Some other recent works [13, 14] use CNNs too. They exploit the latest advancements in ML by training a deep neural network for the feature extraction part. More specifically, they adopt ResNet [5] and AlexNet [15] for the problem of fashion attribute extraction. For instance, Al-Halah et al. [14] learn the fashion attributes (e.g., color, fabric, shape, texture) using AlexNet-like architecture [15] and augment them by employing a smoothing model using text data to discover fashion styles. Jin et al. [13] extract the fashion attributes in the fashion images by using a CNN [15] trained on DeepFashion [3] data set. In contrast, instead of adopting ResNet or AlexNet, we build our pipeline based on Mask-RCNN and add additional models on top of Mask-RCNN. We use ResNet to extract the garment type but combine it with other models (e.g., U-Net, K-means, local entropy) to extract other attributes (RGB colors and design complexity).
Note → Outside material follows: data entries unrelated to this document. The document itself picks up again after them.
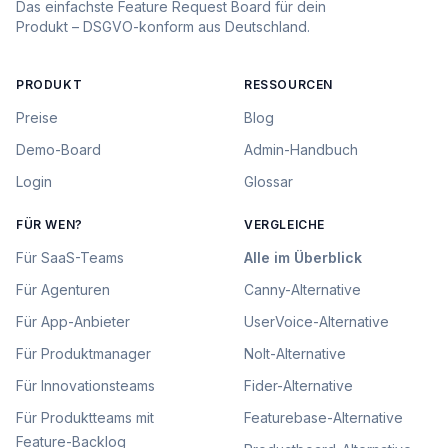
Das einfachste Feature Request Board für dein
Produkt – DSGVO-konform aus Deutschland.
PRODUKT
RESSOURCEN
Preise
Blog
Demo-Board
Admin-Handbuch
Login
Glossar
FÜR WEN?
VERGLEICHE
Für
SaaS-Teams
Alle im Überblick
Für
Agenturen
Canny
-Alternative
Für
App-Anbieter
UserVoice
-Alternative
Für
Produktmanager
Nolt
-Alternative
Für
Innovationsteams
Fider
-Alternative
Für
Produktteams mit
Featurebase
-Alternative
Feature-Backlog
Jia et al. [16] introduce Fashionpedia, where they adopt Mask-RCNN to perform garment attribute extraction on top of garment detection and classification. Our image processing pipeline is similar to Fashionpedia. However, we employ a skin segmentation module using U-Net [6], a layer of ResNet-18 [5] models for better garment classification, color extraction, and design complexity estimation.

There are some approaches addressing skin segmentation in the literature. Sreekumar et al. [17] propose a technique using U-Net architectures for hand segmentation for the first time. Also, Xie et al. [18] use a U-Net-based method successfully to segment faces, necks, and shoulders in images. Our pipeline similarly uses a U-Net architecture to remove faces, hands, legs, and other skin elements that can potentially introduce noisy pixels in garment masks. As for color extraction, Pavan Kumar et al. [19] probe the suitability of the K-means clustering algorithm [20] for unsupervised color extraction. We use U-Net and K-means for the same purpose these works do but in a different domain. The two works of Xie et al. and Pavan Kumar et al. provided proof of the suitability of U-Net and K-means for two tasks (i.e., skin segmentation and color extraction, respectively) in our work.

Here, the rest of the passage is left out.